Ciekawi mnie, jak to było możliwe że akurat zostałeś żołnierzem?
Normalnie.
Zgłosiłem się. W czasach ZSW.
Potem zostałem żołnierzem nadterminowym, a ostatecznie zawodowym. Przechodziłem wszystkie badania bez problemu.
Naprawdę nie wyobrażam sobie ciebie jako żołnierza, bo przecież ADHD owcy mają trudności z doprowadzaniem spraw do końca, z podporządkowaniem się regułom, łatwo ulegają dezorganizacji i mają problem z utrzymaniem uwagi na konkretnych zadaniach, zwłaszcza gdy zadania im się niejako "narzuca".
A to jest właśnie ta mitologia społeczna, której też używają miernoty życiowe jako wytłumaczenia dla własnego lenistwa. ADHD jest nadmiernie diagnozowane nie bez przyczyny, do czego odnosił się Leon Eisenberg mówiąc, ze ADHD nie istnieje i zostało stworzone na potrzeby koncernów farmaceutycznych (podobnie wypowiadał się Jerome Kagan). Spokojnie 9/10 przypadkow diagnoz ADHD to są czyste fabrykacje nieudaczników chcących usprawiedliwienia swojej nieudolności. A ADHD bardzo, ale to bardzo łatwo zdiagnozować u każdego. A leczenie jakie fajne? Ło pani - pochodna amfy. Ćpiesz legalnie. Drag numer jeden samotnych, zapracowanych mamusiek. I nie jestem uszczypliwy. To poważny problem i jedna z głównych przyczyn nadmiernego diagnozowania ADHD.
Weźmy to doprowadzanie spraw do końca na przykładzie dyscypliny w wojsku.
Jest musztra, są pierdoły i masz czas gospodarczy - np czyszczenie butów. Normalna osoba wyplącze sznurówki, umyje buty, wypastuje, wypoleruje, przewlecze sznurówki z powrotem.
ADHDowiec zrobi to w losowej kolejności. Raz jednego buta, raz drugiego. Ale będąc właśnie w fazie hiperfocusu będzie miał najbardziej błyszczące buty na całej kompanii.
Biorąc pod uwagę wycinek całego zadania, to pozornie ADHDowiec nie doprowadza danej czynności do końca, bo przecież nie skończył jednego buta pucować, a zabrał się za kolejnego. Ale patrząc na sumę efektów tych jednostkowych chaotyzmów, to zadanie jest wykonane perfekcyjnie.
Dyscyplina wojskowa również wymusza określoną organizację za ciebie. Więc to nie idzie oddolna inicjatywa własna tylko porządek dnia marz uregulowany.
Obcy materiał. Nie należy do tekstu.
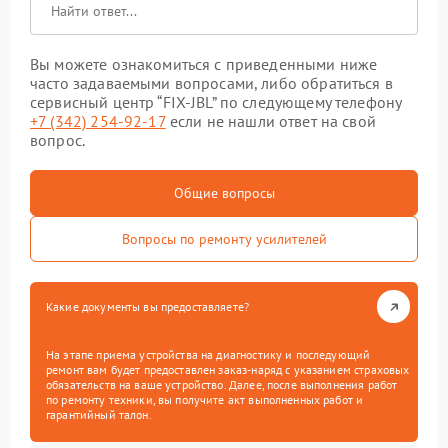
Вы можете ознакомиться с приведенными ниже
часто задаваемыми вопросами, либо обратиться в
сервисный центр “FIX-JBL” по следующему телефону
+7 (342) 254-92-17
если не нашли ответ на свой
вопрос.
Общие вопросы
Вопросы по ремонту усилителей
Какие документы вы предоставляете?
На этапе приема устройства на диагностику и последующий
ремонт вам будет предоставлен заказ-наряд с указанием страховых
обязательств на ваше устройство. Далее, после выполнения работ
по ремонту техники, вы получите акт выполненных работ и
гарантийный талон.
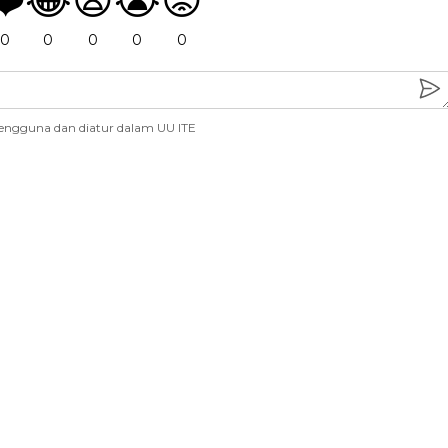
0
0
0
0
0
engguna dan diatur dalam UU ITE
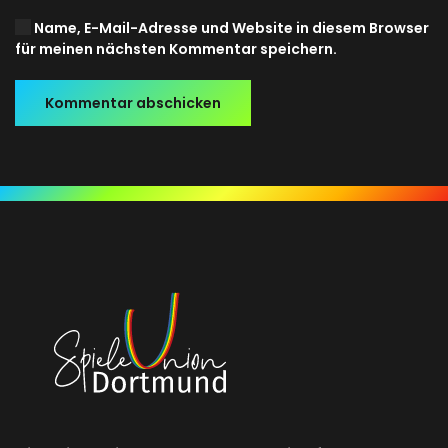
Name, E-Mail-Adresse und Website in diesem Browser
für meinen nächsten Kommentar speichern.
Kommentar abschicken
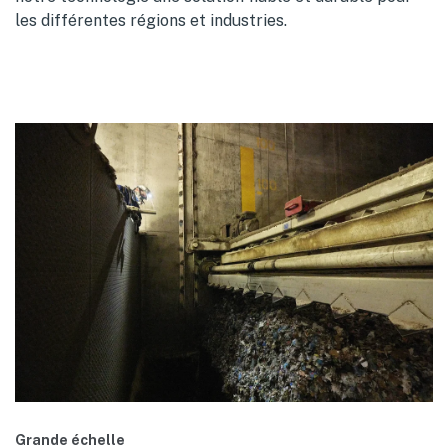
les différentes régions et industries.
Grande échelle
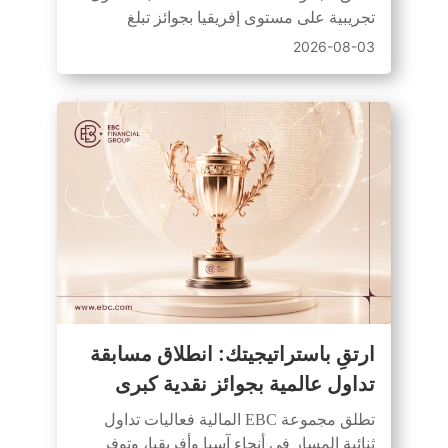
وفرصة للفوز بجوائز نقدية
تجريبية على مستوى إفريقيا بجوائز تبلغ
USD1,000، تشمل 20 فائزًا، ومبالغ بدء
2026-08-03
متساوية
ارتقِ باستراتيجيتك: انطلاق مسابقة
تداول عالمية بجوائز نقدية كبرى
تطلق مجموعة EBC المالية فعاليات تداول
ثنائية المسار في أنحاء آسيا وأفريقيا، وتوفر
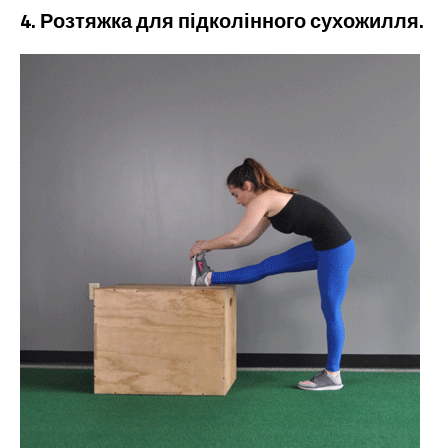
4. Розтяжка для підколінного сухожилля.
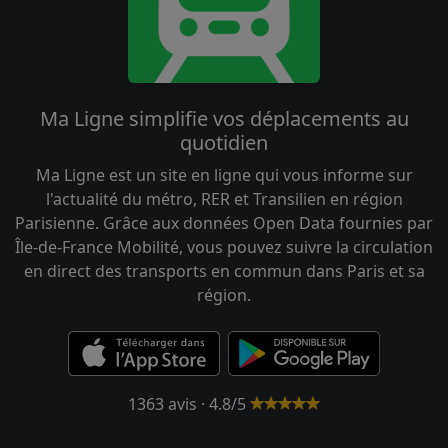
Ma Ligne simplifie vos déplacements au
quotidien
Ma Ligne est un site en ligne qui vous informe sur
l'actualité du métro, RER et Transilien en région
Parisienne. Grâce aux données Open Data fournies par
Île-de-France Mobilité, vous pouvez suivre la circulation
en direct des transports en commun dans Paris et sa
région.
1363 avis · 4.8/5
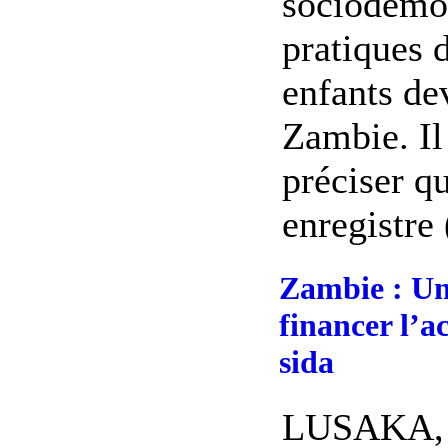
sociodémog
pratiques 
enfants de
Zambie. Il
préciser q
enregistre (
Zambie : Un
financer l’a
sida
LUSAKA, 2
Z drugiej strony wojsko rozkazem stoi i nie masz monotonii jak praca biurowa. Czasem jest coś do zrobienia na garażach przy sprzęcie, czasem coś na magazynach, jakaś dobówka, jakieś szkolenie epizodyczne, tu jakiś poligon, tam strzelnica. Dzieje się dużo. Idealne warunki dla ADHDowca, zwłaszcza kiedy trzeba wykonać wiele różnych zadań w ściśle określonym przedziale czasowym.
Ten problem z utrzymanie uwagi to w praktyce najczęściej ludzie wyobrażają sobie, że szorując kibel nagle wszystko rzucasz i idziesz oglądać TV. A to tak nie tak. Owszem - zostawiasz kibel, bo przypomniało ci się, ze masz wyszorować umywalkę, zostawiasz umywalkę, bo przypomniało ci się, ze masz do nasypania kreta do wanny, wracasz z powrotem do kibla. Ogólnie - masz hiperfocus na sprzątaniu łazienki jako całości.
Ten skrajny brak uwagi, łatwość dezorganizacji itp w taki sposób bardziej skrajny, jak tobie się to wydaje, to nie ADHD tylko ADD.
Z tym narzucaniem zadań to również nie do końca tak. ADHDowiec ma duże tendencje do prokrastynacji (najczęściej dlatego, że jest za dużo bodźców na raz) i zewnętrzne narzucanie czegoś pomaga spiąć dupę do roboty. Zwłaszcza jak odgórna robota pokrywa się z pasją.